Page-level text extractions
----
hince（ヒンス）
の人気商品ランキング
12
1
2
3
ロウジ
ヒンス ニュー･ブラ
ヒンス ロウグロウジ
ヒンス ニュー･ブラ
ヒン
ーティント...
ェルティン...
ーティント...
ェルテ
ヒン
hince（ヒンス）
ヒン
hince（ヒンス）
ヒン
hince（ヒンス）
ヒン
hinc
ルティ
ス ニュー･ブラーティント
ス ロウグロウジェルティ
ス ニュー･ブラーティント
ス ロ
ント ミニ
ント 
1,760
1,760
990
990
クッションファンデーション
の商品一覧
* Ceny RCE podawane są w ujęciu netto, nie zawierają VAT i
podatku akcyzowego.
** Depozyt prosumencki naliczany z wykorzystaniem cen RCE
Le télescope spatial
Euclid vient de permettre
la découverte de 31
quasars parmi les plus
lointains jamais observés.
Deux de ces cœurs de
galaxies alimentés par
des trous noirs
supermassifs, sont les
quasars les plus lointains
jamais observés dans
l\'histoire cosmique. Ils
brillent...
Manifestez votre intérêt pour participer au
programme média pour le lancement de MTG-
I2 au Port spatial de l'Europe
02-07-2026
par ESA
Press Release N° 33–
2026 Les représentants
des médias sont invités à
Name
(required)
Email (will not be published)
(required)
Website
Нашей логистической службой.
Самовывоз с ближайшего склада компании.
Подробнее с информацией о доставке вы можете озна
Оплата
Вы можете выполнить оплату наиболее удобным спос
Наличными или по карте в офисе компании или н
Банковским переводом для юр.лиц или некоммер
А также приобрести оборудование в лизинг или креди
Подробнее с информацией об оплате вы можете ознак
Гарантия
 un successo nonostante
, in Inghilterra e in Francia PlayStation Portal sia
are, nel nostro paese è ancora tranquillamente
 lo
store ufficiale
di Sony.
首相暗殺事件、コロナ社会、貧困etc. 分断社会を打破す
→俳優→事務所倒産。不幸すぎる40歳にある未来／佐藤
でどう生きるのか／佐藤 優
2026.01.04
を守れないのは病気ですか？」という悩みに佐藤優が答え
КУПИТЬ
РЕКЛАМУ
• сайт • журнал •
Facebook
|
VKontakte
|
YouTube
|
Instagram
----
* [Exercise aim]: When a line in the data holds the word "pour", show that line.

* [Task answer]:
Manifestez votre intérêt pour participer au
programme média pour le lancement de MTG-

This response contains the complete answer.